Hardy’s last novel is also his most dense, sparse and brutal. Country bumpkin Jude Fawley (pun on folly) aspires to be an Oxford don, but because of liquor and a weakness for women, as he calls it, ends up marrying Arabella Donn (yes, pun intended), who snags him by lying about being pregnant. Their marriage breaks up over the slaughtering of a pig: Jude refuses to bleed it slowly because of his affection for animals.  Arabella moves to Australia, and Jude moves to Christminster, where he studies hard plies his trade of stone-cutting; he is refurbishing the inside of a cathedral, much like Hardy himself did. He meets Sue Bridehead, a cousin, whom is Aunt Drusilla has expressly told him to avoid. According to her, there is a curse ont he family that makes all wedlock something to be avoided. Jude unintentionally brings her together with his old idol Richard Phillottson, whom Sue agrees to marry. But not before she breaks out of her training school to meet Jude, etc. etc. She marries him but is immediately unhappy, as Jude knew she would be. She leaves with Phillottson’s consent and goes to Jude. But they don’t marry. Arabella has returned (a drunken night ended in Jude sleeping with her once again), and though she is married to a certain Cartell, she informs Jude that she had a child from him, whose name is Father Time. Sue and Jude raise him. They are happy for a while, but never get married (for a fear of the legal bond that would destroy their natural love). Cast out by society, they return eventually to Christminster, where they can’t fin lodging. Father Time (little Jude) kills Sue’s two children and hangs himself because they were “too menny.” Sue goes crazt and becomes religious. She remarries Richard. Jude eventually remarries Arabella. Jude dies, and Arabella is looking for a new man before he is cold.

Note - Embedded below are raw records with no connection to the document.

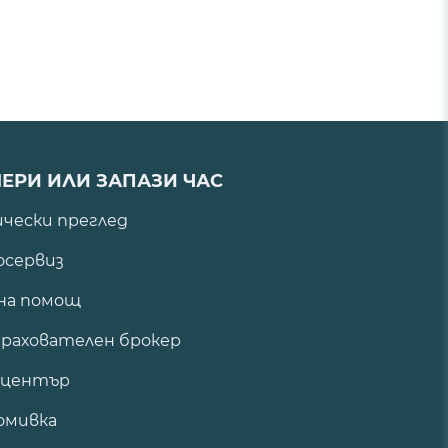
ЕРИ ИЛИ ЗАПАЗИ ЧАС
ически преглед
сервиз
на помощ
рахователен брокер
 център
омивка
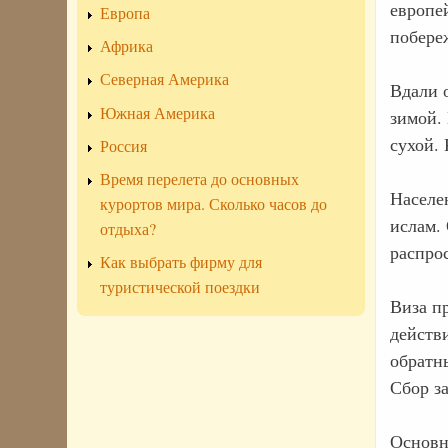
европе
Европа
побере
Африка
Северная Америка
Вдали 
Южная Америка
зимой.
сухой.
Россия
Время перелета до основных
Населен
курортов мира. Сколько часов до
ислам.
отдыха?
распро
Как выбрать фирму для
туристической поездки
Виза п
действи
обратны
Сбор з
Основн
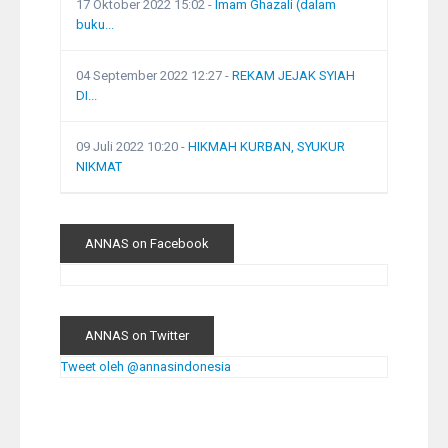
17 Oktober 2022 15:02
-
Imam Ghazali (dalam
buku...
04 September 2022 12:27
-
REKAM JEJAK SYIAH
DI...
09 Juli 2022 10:20
-
HIKMAH KURBAN, SYUKUR
NIKMAT
ANNAS on Facebook
ANNAS on Twitter
Tweet oleh @annasindonesia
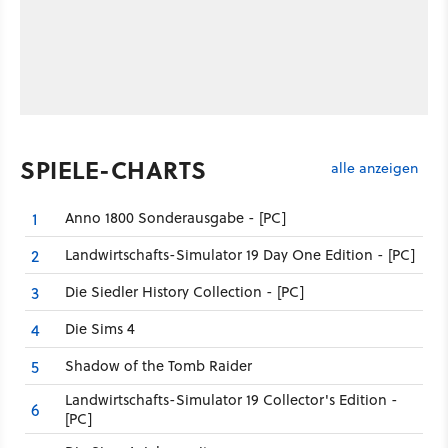
SPIELE-CHARTS
alle anzeigen
Anno 1800 Sonderausgabe - [PC]
1
Landwirtschafts-Simulator 19 Day One Edition - [PC]
2
Die Siedler History Collection - [PC]
3
Die Sims 4
4
Shadow of the Tomb Raider
5
Landwirtschafts-Simulator 19 Collector's Edition -
6
[PC]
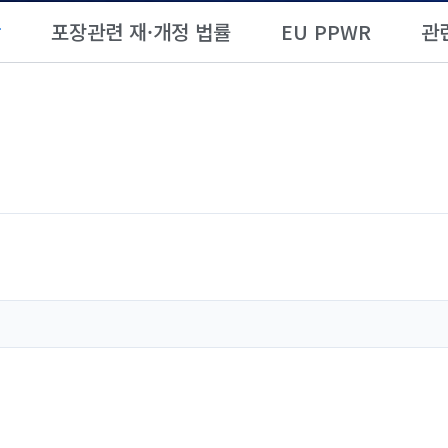
항
포장관련 재·개정 법률
EU PPWR
관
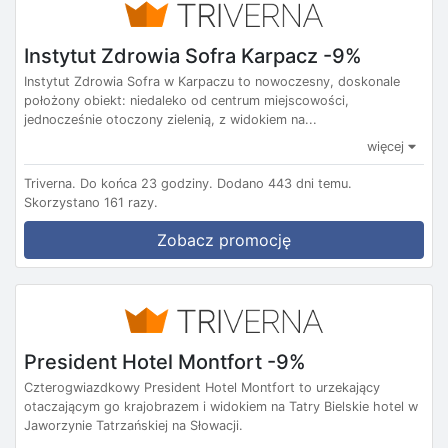
Instytut Zdrowia Sofra Karpacz -9%
Instytut Zdrowia Sofra w Karpaczu to nowoczesny, doskonale
położony obiekt: niedaleko od centrum miejscowości,
jednocześnie otoczony zielenią, z widokiem na...
więcej
Triverna.
Do końca 23 godziny.
Dodano 443 dni temu.
Skorzystano 161 razy.
Zobacz promocję
President Hotel Montfort -9%
Czterogwiazdkowy President Hotel Montfort to urzekający
otaczającym go krajobrazem i widokiem na Tatry Bielskie hotel w
Jaworzynie Tatrzańskiej na Słowacji.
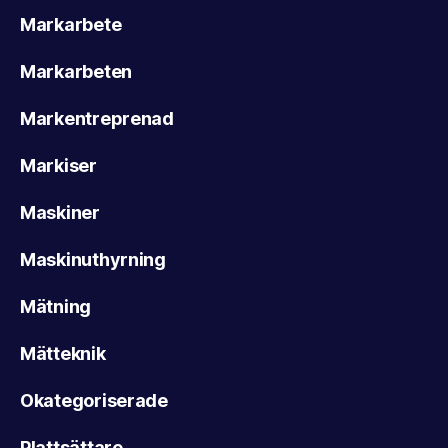
Markarbete
Markarbeten
Markentreprenad
Markiser
Maskiner
Maskinuthyrning
Mätning
Mätteknik
Okategoriserade
Plattsättare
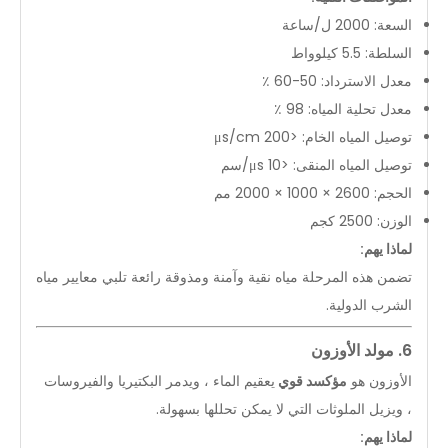
السعة: 2000 ل/ساعة
السلطة: 5.5 كيلوواط
معدل الاسترداد: 50-60 ٪
معدل تحلية المياه: 98 ٪
توصيل المياه الخام: <200 μs/cm
توصيل المياه المنقى: <10 μs/سم
الحجم: 2600 × 1000 × 2000 مم
الوزن: 2500 كجم
لماذا يهم:
تضمن هذه المرحلة مياه نقية وآمنة ومذوقة رائعة تلبي معايير مياه
الشرب الدولية.
6. مولد الأوزون
الأوزون هو
مؤكسد قوي
يعقيم الماء ، ويدمر البكتيريا والفيروسات
، ويزيل الملوثات التي لا يمكن تحللها بسهولة.
لماذا يهم:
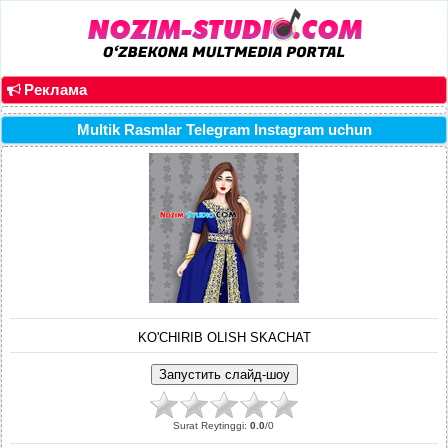
Реклама
Multik Rasmlar Telegram Instagram uchun
KO'CHIRIB OLISH SKACHAT
Surat Reytinggi
:
0.0
/
0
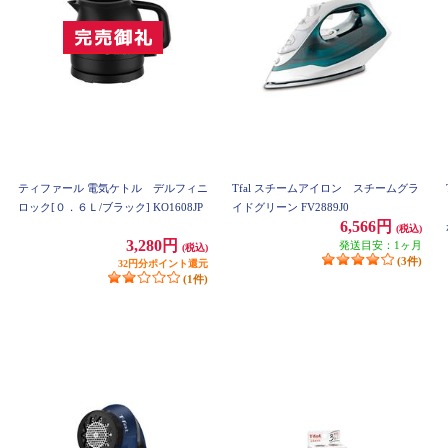
ティファール 電気ケトル デルフィニ
Tfal スチームアイロン スチームグラ
ロック[０．６Ｌ/ブラック] KO1608JP
イドグリーン FV2889J0
6,566円
(税込)
3,280円
発送目安：1ヶ月
(税込)
(3件)
32円分ポイント還元
(1件)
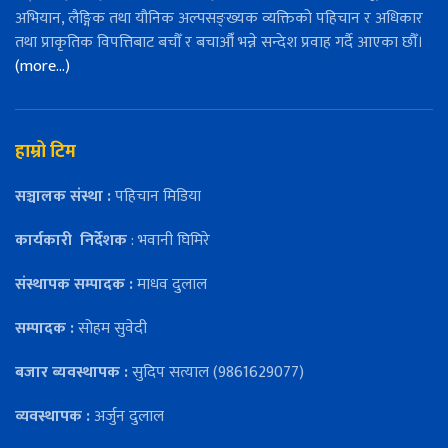
अभियान, लैङ्गिक तथा यौनिक अल्पसङ्ख्यक व्यक्तिको पहिचान र अधिकार
तथा प्राकृतिक विपत्तिबाट बचौँ र बचाऔँ भन्ने सन्देश प्रवाह गर्दै आएका छौँ।
(more…)
हाम्रो टिम
सञ्चालक संस्था :
पहिचान मिडिया
कार्यकारी
निर्देशक
: भवानी घिमिरे
संस्थापक सम्पादक :
माधव दुलाल
सम्पादक :
सोहम सुवेदी
बजार ब्यवस्थापक :
सुदिप सत्याल (9861629077)
व्यवस्थापक :
अर्जुन दुलाल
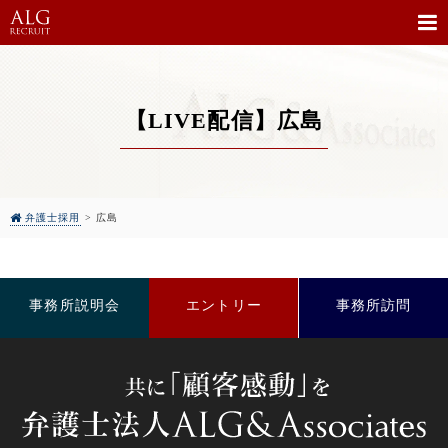
【LIVE配信】広島
弁護士採用
>
広島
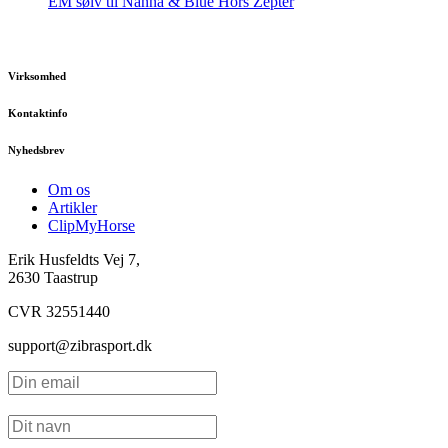
EM sølv til Nanna & Blue Hors Zepter
Virksomhed
Kontaktinfo
Nyhedsbrev
Om os
Artikler
ClipMyHorse
Erik Husfeldts Vej 7,
2630 Taastrup
CVR 32551440
support@zibrasport.dk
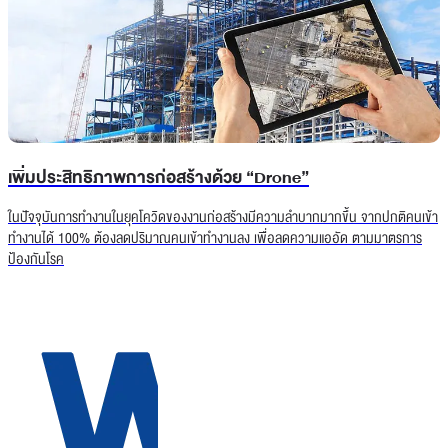
เพิ่มประสิทธิภาพการก่อสร้างด้วย “Drone”
ในปัจจุบันการทำงานในยุคโควิดของงานก่อสร้างมีความลำบากมากขึ้น จากปกติคนเข้า
ทำงานได้ 100% ต้องลดปริมาณคนเข้าทำงานลง เพื่อลดความแออัด ตามมาตรการ
ป้องกันโรค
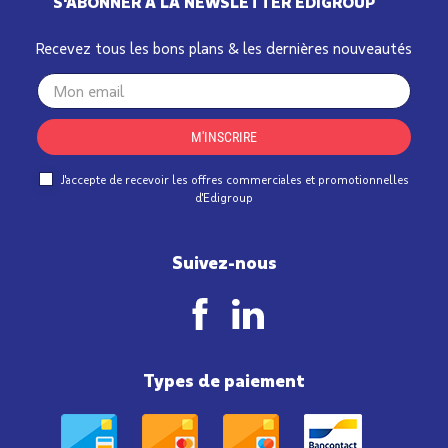
S'ABONNER À LA NEWSLETTER EDIGROUP
Recevez tous les bons plans & les dernières nouveautés
Your
email
M'INSCRIRE
J'accepte de recevoir les offres commerciales et promotionnelles
d'Edigroup
Suivez-nous
Types de paiement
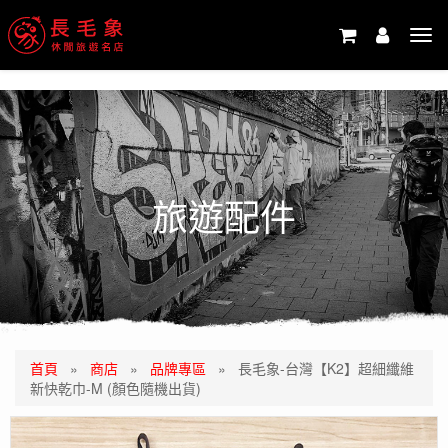
-->
Tog
navi
旅遊配件
首頁
»
商店
»
品牌專區
»
長毛象-台灣【K2】超細纖維
新快乾巾-M (顏色隨機出貨)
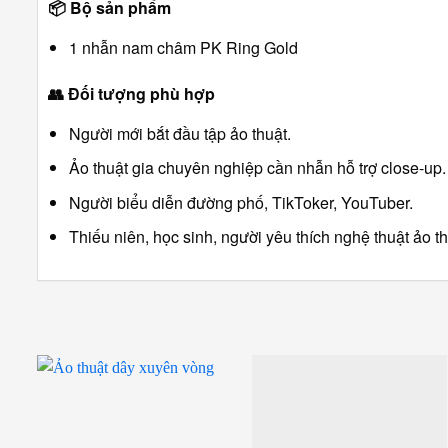
📦
Bộ sản phẩm
1 nhẫn nam châm PK Ring Gold
👥
Đối tượng phù hợp
Người mới bắt đầu tập ảo thuật.
Ảo thuật gia chuyên nghiệp cần nhẫn hỗ trợ close-up.
Người biểu diễn đường phố, TikToker, YouTuber.
Thiếu niên, học sinh, người yêu thích nghệ thuật ảo th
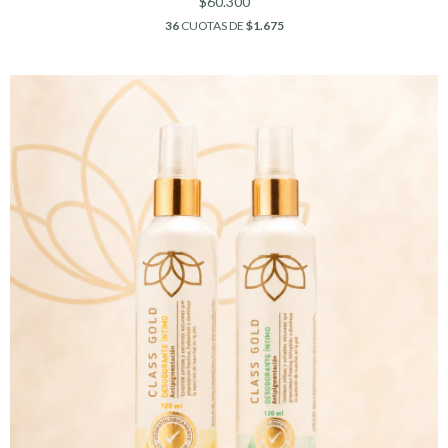
$60.300
36
CUOTAS DE
$1.675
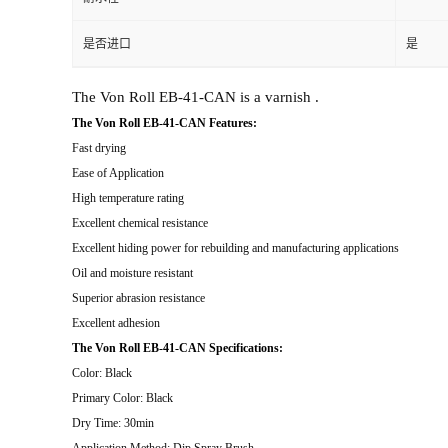
是否进口
是
The Von Roll EB-41-CAN is a varnish .
The Von Roll EB-41-CAN Features:
Fast drying
Ease of Application
High temperature rating
Excellent chemical resistance
Excellent hiding power for rebuilding and manufacturing applications
Oil and moisture resistant
Superior abrasion resistance
Excellent adhesion
The Von Roll EB-41-CAN Specifications:
Color: Black
Primary Color: Black
Dry Time: 30min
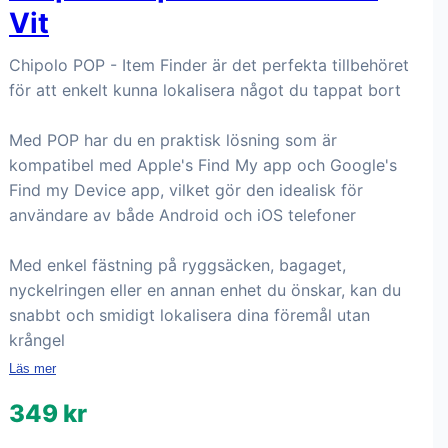
Vit
Chipolo POP - Item Finder är det perfekta tillbehöret
för att enkelt kunna lokalisera något du tappat bort
Med POP har du en praktisk lösning som är
kompatibel med Apple's Find My app och Google's
Find my Device app, vilket gör den idealisk för
användare av både Android och iOS telefoner
Med enkel fästning på ryggsäcken, bagaget,
nyckelringen eller en annan enhet du önskar, kan du
snabbt och smidigt lokalisera dina föremål utan
krångel
Läs mer
349 kr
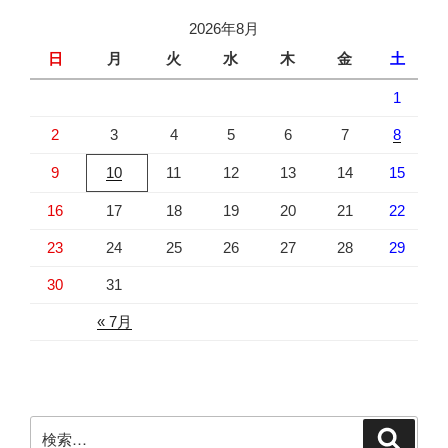
2026年8月
日
月
火
水
木
金
土
1
2
3
4
5
6
7
8
9
10
11
12
13
14
15
16
17
18
19
20
21
22
23
24
25
26
27
28
29
30
31
« 7月
検
検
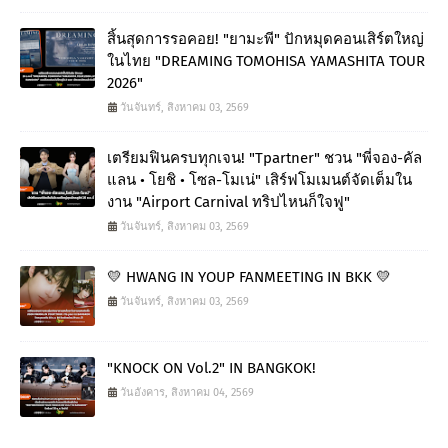
สิ้นสุดการรอคอย! "ยามะพี" ปักหมุดคอนเสิร์ตใหญ่
ในไทย "DREAMING TOMOHISA YAMASHITA TOUR
2026"
วันจันทร์, สิงหาคม 03, 2569
เตรียมฟินครบทุกเจน! "Tpartner" ชวน "พี่จอง-คัล
แลน • โยชิ • โซล-โมเน่" เสิร์ฟโมเมนต์จัดเต็มใน
งาน "Airport Carnival ทริปไหนก็ใจฟู"
วันจันทร์, สิงหาคม 03, 2569
💛 HWANG IN YOUP FANMEETING IN BKK 💛
วันจันทร์, สิงหาคม 03, 2569
"KNOCK ON Vol.2" IN BANGKOK!
วันอังคาร, สิงหาคม 04, 2569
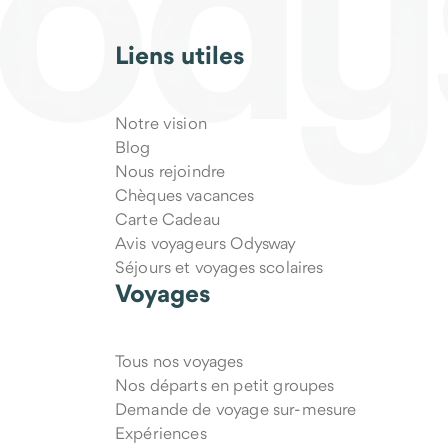
Liens utiles
Notre vision
Blog
Nous rejoindre
Chèques vacances
Carte Cadeau
Avis voyageurs Odysway
Séjours et voyages scolaires
Voyages
Tous nos voyages
Nos départs en petit groupes
Demande de voyage sur-mesure
Expériences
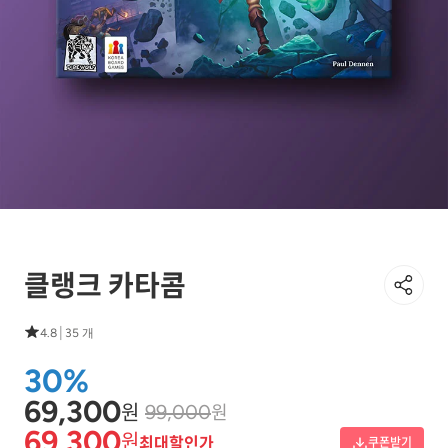
클랭크 카타콤
|
4.8
35 개
30%
69,300
원
원
99,000
69,300
원
최대할인가
쿠폰받기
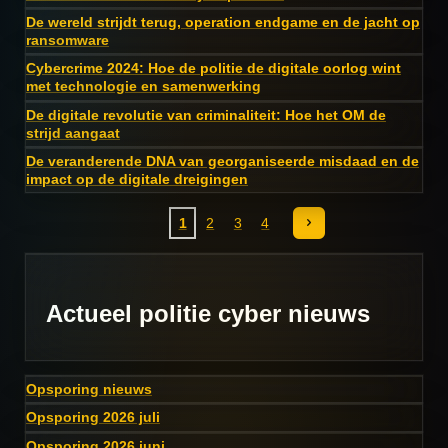
De wereld strijdt terug, operation endgame en de jacht op
ransomware
Cybercrime 2024: Hoe de politie de digitale oorlog wint
met technologie en samenwerking
De digitale revolutie van criminaliteit: Hoe het OM de
strijd aangaat
De veranderende DNA van georganiseerde misdaad en de
impact op de digitale dreigingen
1
2
3
4
Actueel politie cyber nieuws
Opsporing nieuws
Opsporing 2026 juli
Opsporing 2026 juni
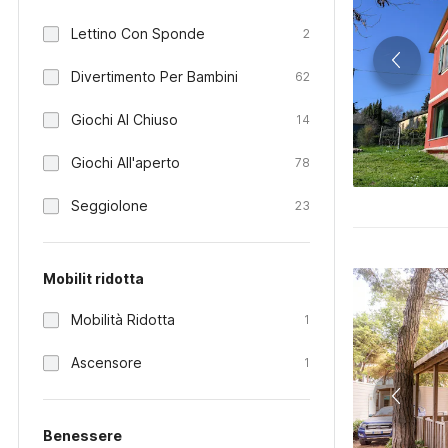
Lettino Con Sponde
2
Divertimento Per Bambini
62
Giochi Al Chiuso
14
Giochi All'aperto
78
Seggiolone
23
Mobilit ridotta
Mobilità Ridotta
1
Ascensore
1
Benessere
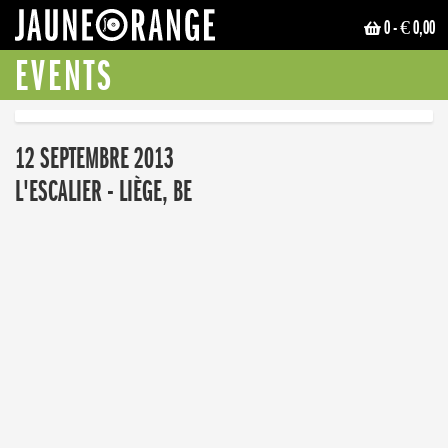
0
- € 0,00
JAUNE ORANGE
EVENTS
12 SEPTEMBRE 2013
L'ESCALIER - LIÈGE, BE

Critique of the bildungsroman: In short, a systematic subversion of the meritocratic presumptions of the 19th-century bildungsroman.

The letter killeth: This is referring to the letter of the law, but it reverberates in two other significations: Jude carves letters, he etches things like the ten commandments in stone [not sure to connect this..perahps through ideas of permanence?]; Sue writes through letters that express her more free self…that is, her letters allow for the sort of split personality that gets their tragic romance off the ground.

Natural vs. Legal vs. Spiritual: The rather simple notion of a contract in Casterbridge is complicated here. According to the demands of the plot, it functions in one of these tree ways: it effectively empties marriage of its symbolic status and it becomes a device for refracting the various social and religious dogmas that exist in the text.

Fate/Tragic: Yes, Jude and Sue do seem to be beaten about by external circumstances, but they also have an awareness of the tragic from which the consciously draw to make sense of their circumstances. Locating the cause and effect is difficult (making this a proto-modernist text), because the textual allusiveness takes on a force that becomes constitutive of plot itself. Jude exclaims that Sue is “enslaved to forms,” and while that applies, the moment to her rigid adherence to religious forms, it could apply, also to the early moments in the text, when her unconventionality is precisely that which the 19th-century novel needs in order for it to grind along and grind down those excesses necessary for conclusion.

Architecture: The normal descriptions of the Wessex landscape give way, in this novel, to a focus on architecture–above all, architecture in transition. Most obviously, cathedrals are being retrofitted in gothic fashion (Sue wishes Jude had been trained in the classic way–can relate this Ruskin, how the democracy of the Gothic has itself become a form that can be imposed, artificially, on the crumbling remnants of a social order.) But domestic interiors also have an incongruous feel: oak wainscot contrasts with the brass bed stand and the birch furniture. The two styles “nod to each other across three centuries upon the shaking floor” (282).

The University: Needs to be contextualized within Hardy’s own personal history: an auto-didactic that could never quite shake off the image of the rustic…he would try to write urban novels only to be driven by the market to stay within the confines of his Wessex.

Animals: Both Sue and Jude are kind to animals (birds, pigs, rabbits), which distinguishes them most clearly from Arabella, and her father, who run a pork business. The obvious reading is that it demonstrates Jude and Sue’s desire to extricate themselves from the cycle of nature that characterize the “quite desperation” of all those that blithely accept the conventions foisted on them by “culture.” Yet, in so doing, they implicate themselves in a different cycle of literary reduplication that condemns them to misery–moral: resisting the cruelty inherent to man’s existence will just make you the object of that very cruelty. 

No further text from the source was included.